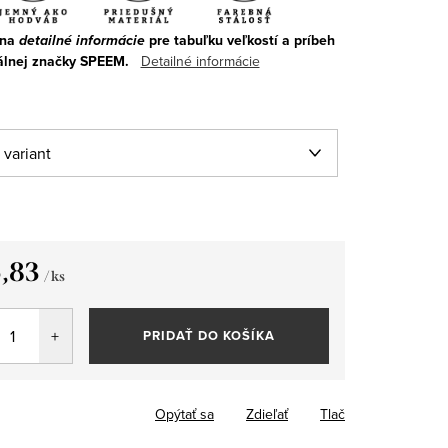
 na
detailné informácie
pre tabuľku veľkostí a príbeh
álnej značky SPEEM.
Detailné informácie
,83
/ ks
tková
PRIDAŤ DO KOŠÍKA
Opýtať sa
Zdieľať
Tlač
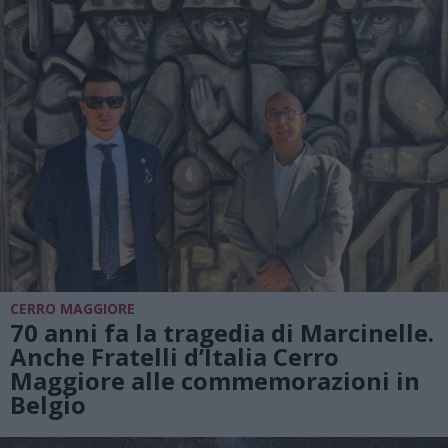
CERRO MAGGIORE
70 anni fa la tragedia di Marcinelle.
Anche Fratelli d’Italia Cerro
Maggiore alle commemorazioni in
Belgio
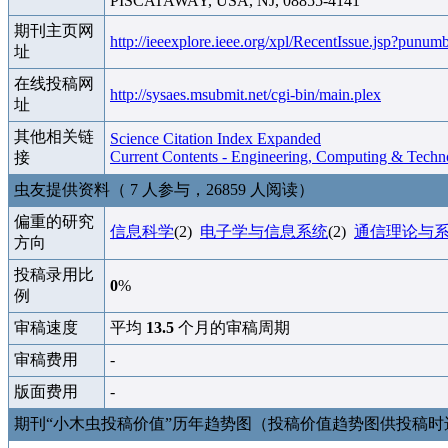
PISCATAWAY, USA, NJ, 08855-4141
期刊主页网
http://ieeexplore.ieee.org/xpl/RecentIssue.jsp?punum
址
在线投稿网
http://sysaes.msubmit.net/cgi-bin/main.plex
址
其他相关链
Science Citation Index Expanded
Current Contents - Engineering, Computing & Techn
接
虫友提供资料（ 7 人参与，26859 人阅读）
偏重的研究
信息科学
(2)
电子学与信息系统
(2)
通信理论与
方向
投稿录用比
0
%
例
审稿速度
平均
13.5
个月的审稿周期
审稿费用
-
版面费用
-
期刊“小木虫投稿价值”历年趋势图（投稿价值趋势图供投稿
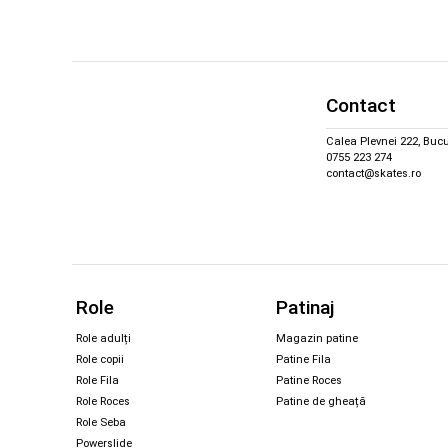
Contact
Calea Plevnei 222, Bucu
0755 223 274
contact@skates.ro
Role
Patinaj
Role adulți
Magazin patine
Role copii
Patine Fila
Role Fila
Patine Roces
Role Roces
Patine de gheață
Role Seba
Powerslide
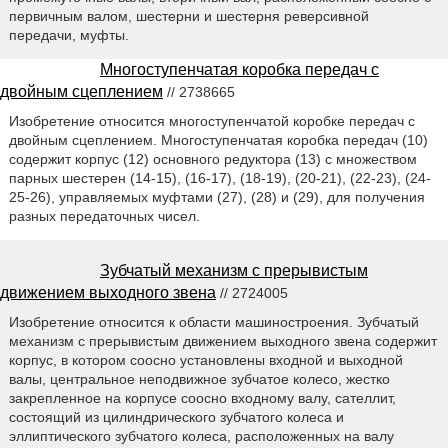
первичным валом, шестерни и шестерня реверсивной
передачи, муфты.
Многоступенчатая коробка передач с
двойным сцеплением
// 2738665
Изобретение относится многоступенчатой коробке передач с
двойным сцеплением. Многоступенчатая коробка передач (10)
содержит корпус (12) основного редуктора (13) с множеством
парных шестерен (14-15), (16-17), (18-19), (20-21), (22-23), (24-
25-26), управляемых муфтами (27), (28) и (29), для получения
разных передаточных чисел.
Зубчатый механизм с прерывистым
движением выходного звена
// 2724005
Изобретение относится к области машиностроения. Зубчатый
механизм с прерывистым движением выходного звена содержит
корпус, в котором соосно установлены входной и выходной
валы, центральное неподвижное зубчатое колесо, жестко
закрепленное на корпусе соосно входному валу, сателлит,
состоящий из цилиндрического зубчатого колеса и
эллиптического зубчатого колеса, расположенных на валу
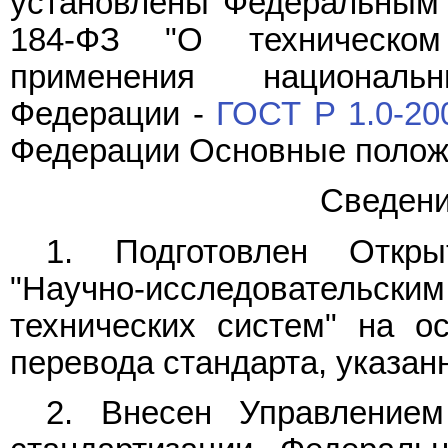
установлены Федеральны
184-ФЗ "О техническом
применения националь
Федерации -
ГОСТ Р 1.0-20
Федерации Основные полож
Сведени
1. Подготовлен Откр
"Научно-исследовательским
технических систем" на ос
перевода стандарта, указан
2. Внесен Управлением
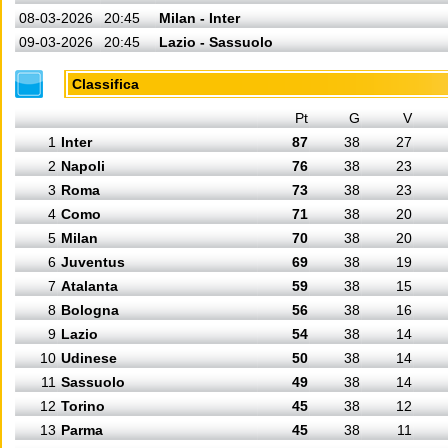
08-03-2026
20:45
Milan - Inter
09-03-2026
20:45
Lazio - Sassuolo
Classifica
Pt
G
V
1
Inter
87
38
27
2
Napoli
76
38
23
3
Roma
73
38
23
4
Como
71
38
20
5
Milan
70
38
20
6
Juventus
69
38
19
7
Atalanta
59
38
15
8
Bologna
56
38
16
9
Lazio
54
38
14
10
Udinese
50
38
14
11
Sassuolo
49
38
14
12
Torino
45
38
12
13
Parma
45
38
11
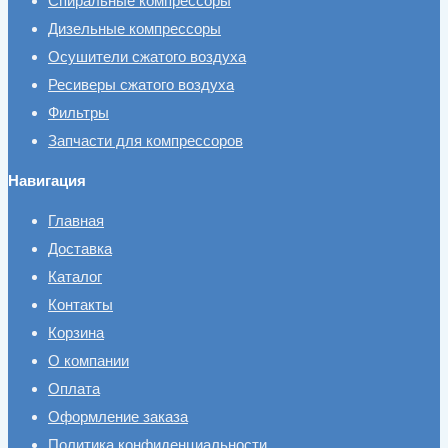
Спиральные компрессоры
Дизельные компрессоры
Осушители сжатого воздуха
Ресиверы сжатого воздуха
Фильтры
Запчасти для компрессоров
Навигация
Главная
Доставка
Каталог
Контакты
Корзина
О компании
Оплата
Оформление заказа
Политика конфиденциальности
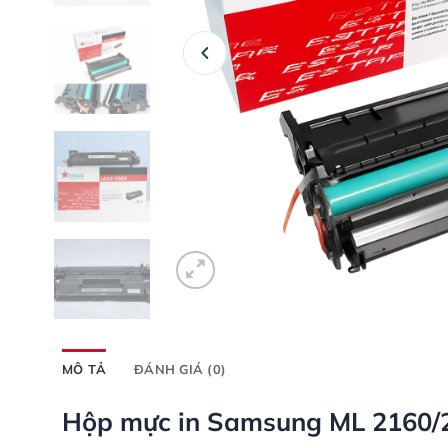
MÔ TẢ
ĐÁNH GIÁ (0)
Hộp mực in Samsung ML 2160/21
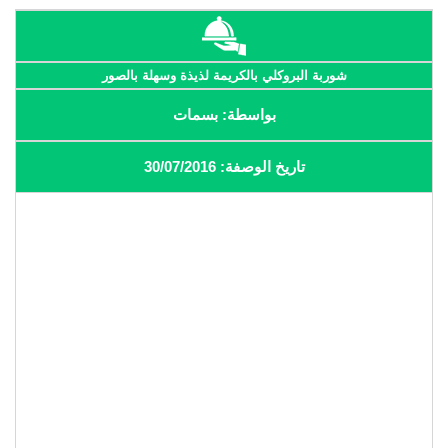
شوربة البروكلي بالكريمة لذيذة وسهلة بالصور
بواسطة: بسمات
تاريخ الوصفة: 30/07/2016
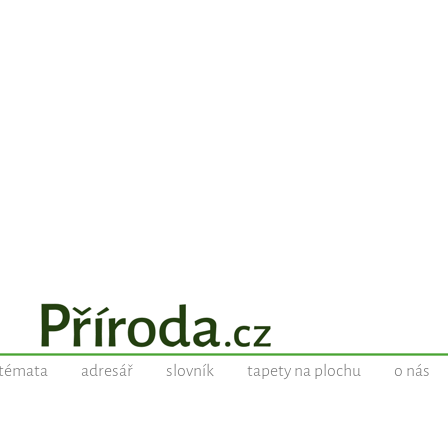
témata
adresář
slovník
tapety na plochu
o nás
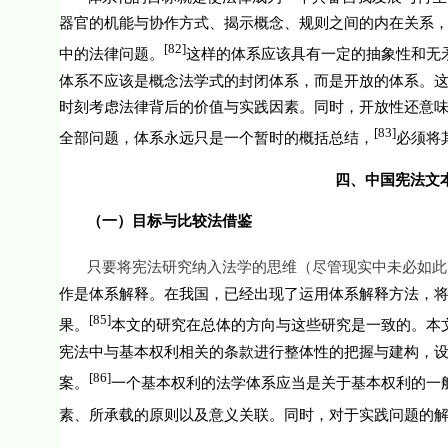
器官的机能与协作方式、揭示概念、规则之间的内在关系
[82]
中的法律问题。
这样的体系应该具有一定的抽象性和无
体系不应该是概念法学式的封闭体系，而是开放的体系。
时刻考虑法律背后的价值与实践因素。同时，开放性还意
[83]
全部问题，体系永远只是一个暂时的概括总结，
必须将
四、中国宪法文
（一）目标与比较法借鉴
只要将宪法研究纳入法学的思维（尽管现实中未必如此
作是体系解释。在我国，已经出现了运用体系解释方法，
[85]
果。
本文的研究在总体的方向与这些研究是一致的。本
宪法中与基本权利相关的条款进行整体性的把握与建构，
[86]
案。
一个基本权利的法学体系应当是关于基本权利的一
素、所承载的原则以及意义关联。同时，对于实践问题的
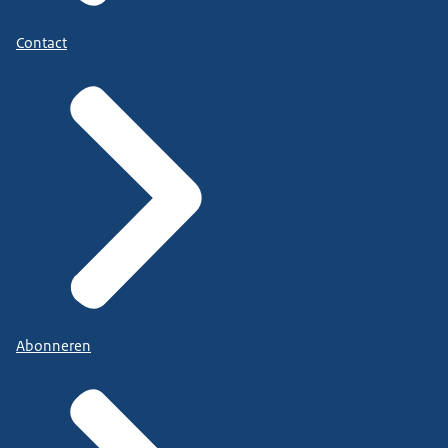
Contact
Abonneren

──────────

What the exercise asks.
Only the lines from the one containing "本文的研究在总体的方向与这些研究是一致的。本" through the final line of the data are to be written out, exactly as they stand and without pictures.

Answer below.
本文的研究在总体的方向与这些研究是一致的。本
宪法中与基本权利相关的条款进行整体性的把握与建构，
[86]
案。
一个基本权利的法学体系应当是关于基本权利的一
素、所承载的原则以及意义关联。同时，对于实践问题的
Contact
Abonneren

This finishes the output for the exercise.